64話
「フィオナ、はい」
アディエルからグラスを手渡される。
「ありがとう」
受け取って一口含むと、甘く爽やかな香りが口いっぱいに広がった。
冷えた飲み物が、会場の熱気に温まった身体に心地よく染み渡る。
「そういえば……公爵様と夫人は?」
王宮に着いてからしばらく経つが、まだ二人の姿を見かけていなかった。
「今朝、サハル王国の出迎えに行っているから、たぶん一緒に来ると思う」
公爵様は、ベリオン王国とサハル王国を繋いだ功績者だ。
出迎えに赴き、行動を共にするのも自然なことなのだろう。
ふと、以前聞いた公爵様とアディエルの会話を思い出す。
確か、アディエル自身もサハル王国の王子と面識があると言っていた。
「……アディエル、ここにいて大丈夫なの?」
思わず心配になって尋ねると、アディエルは穏やかに微笑み、頷いた。
「うん、大丈夫。

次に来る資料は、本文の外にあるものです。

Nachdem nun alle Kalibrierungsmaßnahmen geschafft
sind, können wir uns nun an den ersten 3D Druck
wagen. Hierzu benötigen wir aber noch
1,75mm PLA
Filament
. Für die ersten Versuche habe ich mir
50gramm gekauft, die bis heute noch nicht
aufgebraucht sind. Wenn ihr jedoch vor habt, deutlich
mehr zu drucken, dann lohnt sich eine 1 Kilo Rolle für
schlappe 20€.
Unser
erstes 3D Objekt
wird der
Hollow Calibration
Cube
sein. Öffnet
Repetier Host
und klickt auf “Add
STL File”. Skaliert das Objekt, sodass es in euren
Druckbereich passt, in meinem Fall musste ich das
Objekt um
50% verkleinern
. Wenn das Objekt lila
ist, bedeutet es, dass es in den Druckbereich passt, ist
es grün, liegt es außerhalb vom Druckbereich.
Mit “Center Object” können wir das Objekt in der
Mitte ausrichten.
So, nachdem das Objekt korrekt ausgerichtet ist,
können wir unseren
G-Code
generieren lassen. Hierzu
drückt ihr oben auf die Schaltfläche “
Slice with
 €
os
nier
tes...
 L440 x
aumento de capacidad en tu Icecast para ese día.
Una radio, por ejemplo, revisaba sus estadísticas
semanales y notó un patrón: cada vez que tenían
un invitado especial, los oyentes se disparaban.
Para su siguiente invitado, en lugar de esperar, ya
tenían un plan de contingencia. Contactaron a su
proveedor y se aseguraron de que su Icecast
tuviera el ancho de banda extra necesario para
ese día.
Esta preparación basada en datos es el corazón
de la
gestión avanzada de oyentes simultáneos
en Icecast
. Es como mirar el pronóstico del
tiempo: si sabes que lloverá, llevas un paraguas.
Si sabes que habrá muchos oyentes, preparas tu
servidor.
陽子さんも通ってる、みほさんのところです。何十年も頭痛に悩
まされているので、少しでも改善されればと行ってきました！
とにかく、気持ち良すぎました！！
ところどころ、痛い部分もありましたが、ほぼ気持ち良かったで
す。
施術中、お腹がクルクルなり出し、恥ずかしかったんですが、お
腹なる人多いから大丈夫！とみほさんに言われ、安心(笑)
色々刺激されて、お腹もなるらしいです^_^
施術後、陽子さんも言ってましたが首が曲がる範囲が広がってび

……フィオナを一人にはしたくないから」
その言葉に、胸の奥がじんわりと温かくなる。
今まで、夜会といえばセレーナとレオリオを交えた四人で参加することが多かった。
けれど途中で彼らとは別行動になり、アディエルの周囲には常に人だかりができる。
私は壁際で、静かに過ごすことがほとんどだった。
――誰の目にも留まっていないと思っていたけれど。
もしかしたら、アディエルはそんな私のことも、ちゃんと見つけてくれていたのかもしれない。
そっと、アディエルが私の手を握る。
「もう、一人にはさせないから」
宣言するような囁きに、思わず息をのむ。
気持ちを伝えられればと、握られた手に力を込めて微笑むと、アディエルも優しい笑顔を返してくれた。
そのまま二人で微笑み合っていると、会場が急にざわめき始めた。
視線を向けると、そこにはベリオン国王子を先頭に、ランフォード公爵夫妻、そして異国風の一団が姿を現した。
褐色の肌に、黒い瞳。
白く輝く髪。
肩に掛けられた羽織物は、極彩色が美しい。
遠目からでも光り輝いて見えるのは、それだけ上質な絹を使っている証拠だろう。
異国の空気を纏ったその姿に、思わず見入ってしまう。
ふと、一際華やかな雰囲気を放つ男性と目が合った。
不躾だったかと不安になるが、彼は気にした様子もなく、むしろ楽しげに微笑んでいた。
とにかく謝意を伝えようと、頭を下げかけた――その時。
急に、肩を抱かれる。
思いのほか強い力に驚き、反射的に視線を移すと、そこにはアディエルがいた。
私の肩を抱いたまま、向こうを睨みつけるように見つめている。
慌てて視線を戻すと、華やかな男性は、口を大きく開けて笑っていた。
その様子から、気分を害していないことが伝わり、思わずほっと胸を撫で下ろす。
「アディエル、もしかして……あの方がサハル王国の王子なの?」
問いかけると、アディエルははっとしたように手の力を緩め、謝るような仕草で私の肩を撫でた。
「……うん。そうだよ」
「じゃあ、ご挨拶に行かなきゃ」
そう促すけれど、アディエルの足は動く気配がない。
「フィオナは……ああいうのが好きなの?」
「……え?」
あまりに唐突な質問に、思わず目を瞬かせる。
挨拶の話から、どうして私の好みの話になるのだろう。
戸惑って視線を彷徨わせると、アディエルは正面から視線を合わせてきた。
「答えて」
真剣な眼差しに、答えを聞くまで動かない意思を感じる。
「えっと……好き、というより……」
言葉を選びながら答える。
「初めて見る色合いが、素敵だなって思って……」
「……色合い?」
真剣に答えたのだが、アディエルからは間の抜けた声が返ってくる。
「ほら、絹の羽織物。ああいう派手な色使いはベリオン王国ではあまり見かけないから……」
微妙に噛み合っていない会話に、首を傾げながら説明すると、アディエルは深く息を吐き、力が抜けたように俯いた。
「ア、アディエル?」
慌てて声を掛けると、彼はすぐに顔を上げた。
その表情は――なぜか、とても清々しい。
「うん。フィオナは、そういう子だ」
一人納得したように頷くが、意味が分からず、私はただ首を傾げるしかない。
アディエルは私の手を取り、そっと指を絡めた。
「気は進まないけど……挨拶に行こう」
そう言って歩き出すアディエルの足取りは、ずいぶん軽やかだった。
私の頭にはたくさんの「?」が浮かんでいたけれど。
彼の楽しそうな横顔を見ているうちに、考えること自体がどうでもよくなってしまう。
――まあ、いいか。
そんな気持ちで、私はアディエルの手を握り返したのだった。